▶ _PROMPT_:
Could you copy every line from the material below in which "each" appears?

▶ _EXTRACTED DATA_:
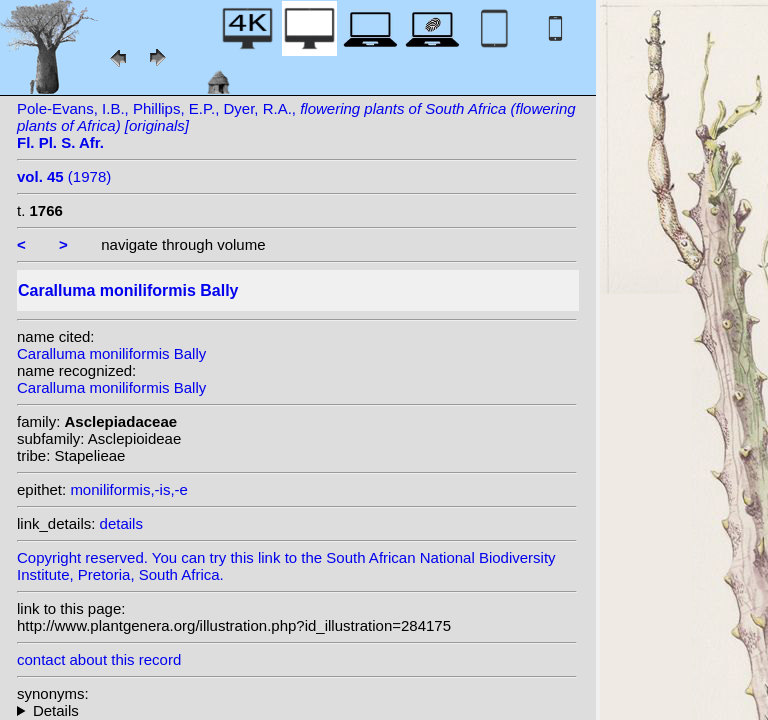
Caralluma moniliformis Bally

==

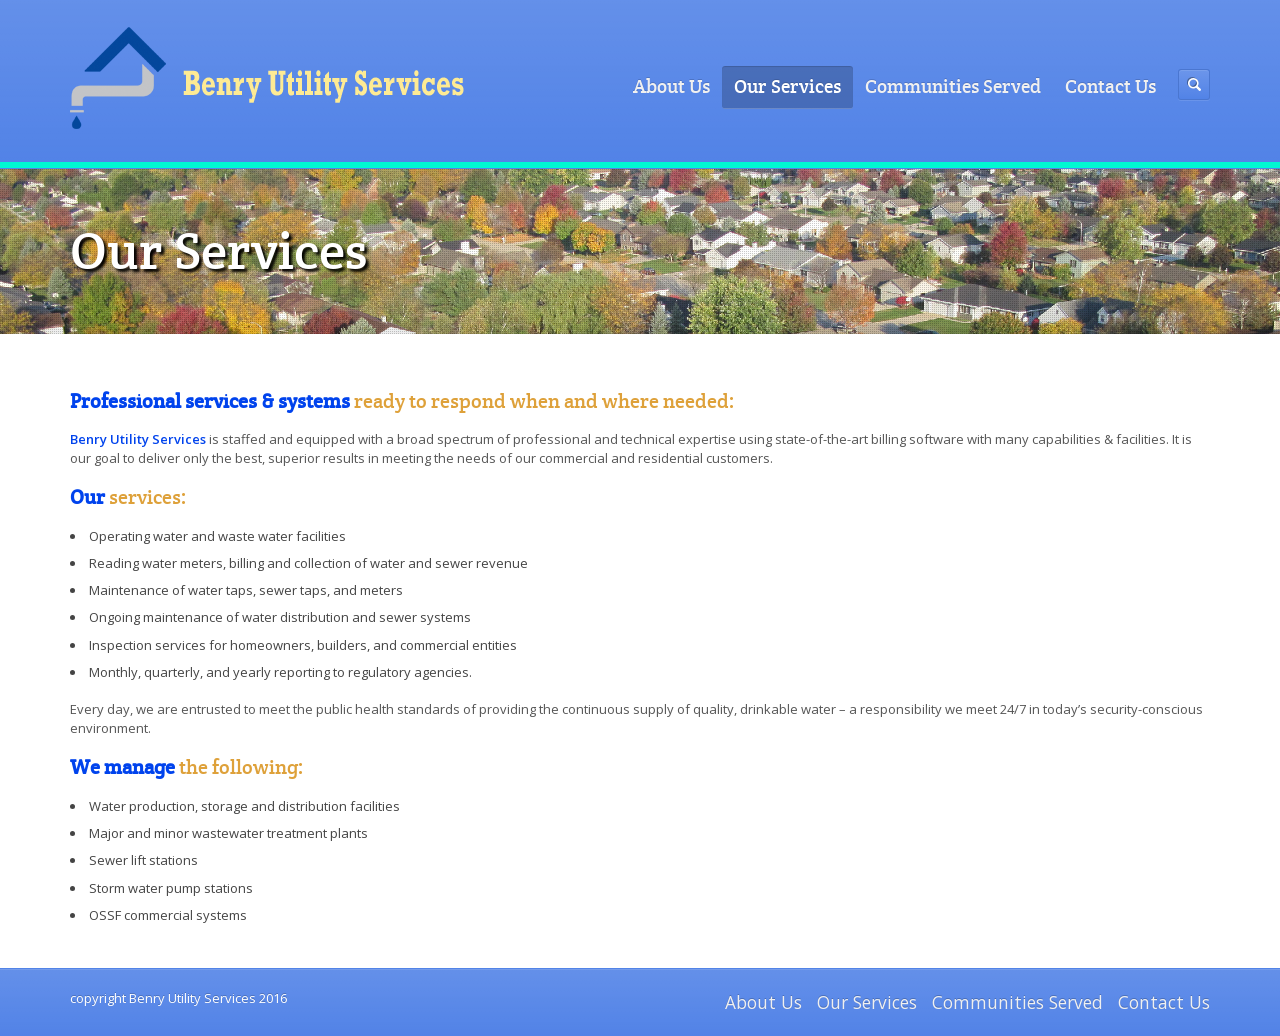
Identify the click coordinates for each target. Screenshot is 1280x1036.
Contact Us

--

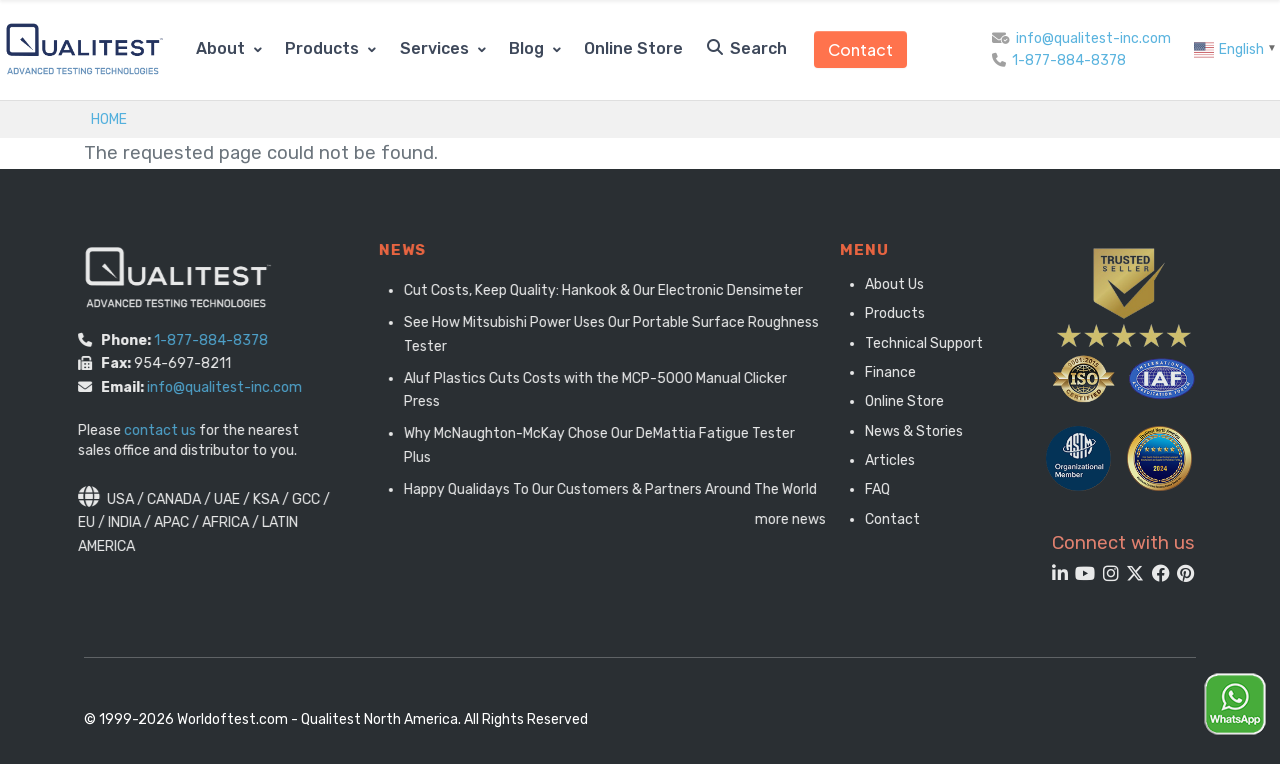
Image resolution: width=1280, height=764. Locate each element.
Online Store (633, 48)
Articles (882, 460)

▶ _SOLUTION TO THE PROBLEM_:
Identify the click coordinates for each target. Screenshot is 1280x1036.
Image resolution: width=1280, height=764. Locate each element.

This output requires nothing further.